この構成によれば、可動壁部を固定壁部に近接する位置まで枢動させることができる。このため、防護工台車は、側壁部を折り畳んだ折畳状態における全高をより低くすることができる。
これにより、防護工台車は、運搬車両に積載した際、路面から上端までの高さが、トンネルの空頭制限を超えることを確実に防止することができる。
【0014】
またこの発明の態様として、前記枢動部を第1枢動部として、前記可動壁部は、前記第1枢動部を介して前記固定壁部に枢支された第1可動壁部と、前記第1可動壁部の下方に配置された第2可動壁部と、前記奥行方向を回転軸として、前記第2可動壁部を前記第1可動壁部に対して枢動させる第2枢動部とが備えられてもよい。
【0015】
この構成によれば、幅員方向への可動壁部の突出を抑えられるとともに、側壁部をよりコンパクトに折り畳むことができる。このため、防護工台車は、トンネルの坑外及びトンネルの内部を移動する際、折り畳まれた可動壁部が道路周辺の設備に接触し難くなる。
これにより、防護工台車は、トンネルの内部への運搬をより容易にすることができる。
【0016】
またこの発明の態様として、前記第1枢動部は、前記固定壁部に対して前記第1可動壁部を内側へ向けて枢動させる構成であり、前記第2枢動部は、前記第1可動壁部に対して前記第2可動壁部を外側へ枢動させる構成であってもよい。

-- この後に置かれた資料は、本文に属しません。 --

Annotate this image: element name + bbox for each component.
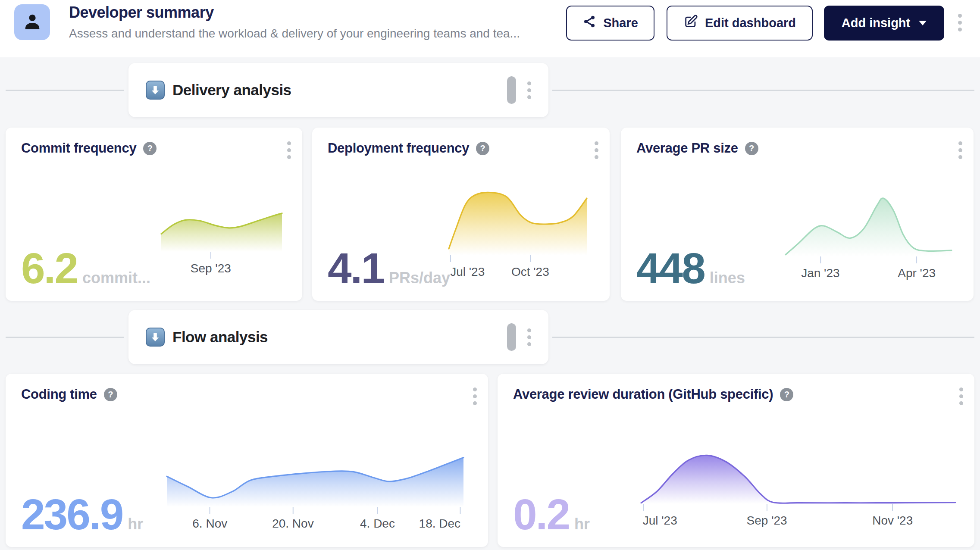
- x-axis-tick: 18. Dec: [419, 507, 461, 531]
- add-insight-label: Add insight: [842, 16, 910, 30]
- card-commit-frequency: Commit frequency Sep '23 6.2 commit...: [6, 128, 302, 301]
- card-average-pr-size: Average PR size Jan '23Apr '23 448 lines: [621, 128, 974, 301]
- help-icon[interactable]: [104, 388, 117, 401]
- card-coding-time: Coding time 6. Nov20. Nov4. Dec18. Dec 2…: [6, 374, 488, 547]
- x-axis-tick: 20. Nov: [272, 507, 314, 531]
- down-arrow-emoji: [146, 328, 165, 347]
- metric-value: 6.2: [21, 247, 77, 290]
- metric-value: 448: [636, 247, 704, 290]
- deployment-frequency-sparkline: Jul '23Oct '23: [449, 191, 587, 255]
- share-label: Share: [603, 16, 638, 30]
- average-review-duration-sparkline: Jul '23Sep '23Nov '23: [641, 454, 955, 504]
- card-title: Average PR size: [636, 141, 738, 156]
- metric-unit: hr: [574, 515, 590, 533]
- area-chart: [786, 195, 952, 256]
- share-button[interactable]: Share: [566, 6, 654, 41]
- edit-dashboard-button[interactable]: Edit dashboard: [667, 6, 813, 41]
- area-chart: [161, 212, 282, 252]
- x-axis-tick: Oct '23: [511, 255, 549, 279]
- x-axis-tick: Jul '23: [450, 255, 485, 279]
- card-kebab-menu[interactable]: [959, 388, 963, 405]
- section-divider-left: [6, 337, 124, 338]
- area-chart: [167, 456, 463, 507]
- card-average-review-duration: Average review duration (GitHub specific…: [498, 374, 974, 547]
- commit-frequency-sparkline: Sep '23: [161, 212, 282, 252]
- card-kebab-menu[interactable]: [473, 388, 477, 405]
- x-axis-tick: Nov '23: [872, 504, 913, 528]
- metric-unit: lines: [710, 269, 745, 287]
- average-pr-size-sparkline: Jan '23Apr '23: [786, 195, 952, 256]
- x-axis-ticks: Jan '23Apr '23: [786, 256, 952, 282]
- help-icon[interactable]: [780, 388, 793, 401]
- page-title: Developer summary: [69, 3, 214, 22]
- header-kebab-menu[interactable]: [958, 14, 962, 31]
- section-title: Delivery analysis: [172, 81, 291, 99]
- help-icon[interactable]: [476, 142, 489, 155]
- area-chart: [641, 454, 955, 504]
- section-kebab-menu[interactable]: [527, 81, 531, 99]
- dashboard-avatar[interactable]: [14, 4, 50, 40]
- metric-value: 4.1: [328, 247, 384, 290]
- x-axis-tick: Sep '23: [747, 504, 787, 528]
- card-kebab-menu[interactable]: [958, 141, 962, 159]
- card-title: Average review duration (GitHub specific…: [513, 387, 773, 402]
- x-axis-tick: Sep '23: [191, 252, 231, 275]
- card-kebab-menu[interactable]: [595, 141, 598, 159]
- x-axis-tick: Jan '23: [801, 256, 839, 280]
- help-icon[interactable]: [745, 142, 758, 155]
- down-arrow-emoji: [146, 81, 165, 100]
- x-axis-tick: Apr '23: [898, 256, 936, 280]
- chevron-down-icon: [919, 21, 927, 25]
- drag-handle[interactable]: [507, 76, 516, 104]
- section-divider-left: [6, 90, 124, 91]
- section-divider-right: [552, 337, 974, 338]
- section-header-flow-analysis: Flow analysis: [128, 310, 548, 364]
- drag-handle[interactable]: [507, 323, 516, 351]
- x-axis-tick: 4. Dec: [360, 507, 395, 531]
- section-header-delivery-analysis: Delivery analysis: [128, 63, 548, 117]
- help-icon[interactable]: [143, 142, 157, 155]
- edit-icon: [683, 14, 698, 32]
- metric-value: 236.9: [21, 493, 122, 536]
- card-title: Coding time: [21, 387, 97, 402]
- header-bar: Developer summary Assess and understand …: [0, 0, 980, 57]
- x-axis-ticks: 6. Nov20. Nov4. Dec18. Dec: [167, 507, 463, 533]
- card-deployment-frequency: Deployment frequency Jul '23Oct '23 4.1 …: [312, 128, 610, 301]
- area-chart: [449, 191, 587, 255]
- metric-unit: commit...: [82, 269, 150, 287]
- x-axis-ticks: Jul '23Sep '23Nov '23: [641, 504, 955, 530]
- metric-unit: hr: [128, 515, 143, 533]
- x-axis-ticks: Sep '23: [161, 252, 282, 278]
- metric-value: 0.2: [513, 493, 569, 536]
- section-kebab-menu[interactable]: [527, 328, 531, 346]
- card-title: Commit frequency: [21, 141, 136, 156]
- metric-unit: PRs/day: [389, 269, 450, 287]
- section-divider-right: [552, 90, 974, 91]
- card-title: Deployment frequency: [328, 141, 469, 156]
- share-icon: [582, 15, 596, 31]
- x-axis-tick: 6. Nov: [192, 507, 227, 531]
- person-icon: [22, 12, 42, 33]
- x-axis-ticks: Jul '23Oct '23: [449, 255, 587, 281]
- section-title: Flow analysis: [172, 328, 268, 346]
- edit-dashboard-label: Edit dashboard: [705, 16, 796, 30]
- card-kebab-menu[interactable]: [287, 141, 291, 159]
- add-insight-button[interactable]: Add insight: [824, 6, 944, 41]
- coding-time-sparkline: 6. Nov20. Nov4. Dec18. Dec: [167, 456, 463, 507]
- x-axis-tick: Jul '23: [643, 504, 677, 528]
- page-subtitle: Assess and understand the workload & del…: [69, 27, 520, 41]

この構成によれば、可動壁部を防護工台車の内側に格納するように折り畳むことができる。
【0017】
これにより、防護工台車は、幅員方向への可動壁部の突出を防止できるため、幅員方向の大きさをよりコンパクトにすることができる。このため、防護工台車は、トンネルの内部への運搬をさらに容易にすることができる。
【0018】
またこの発明の態様として、前記可動壁部を吊り降しするチェーンブロックが前記固定壁部に備えられてもよい。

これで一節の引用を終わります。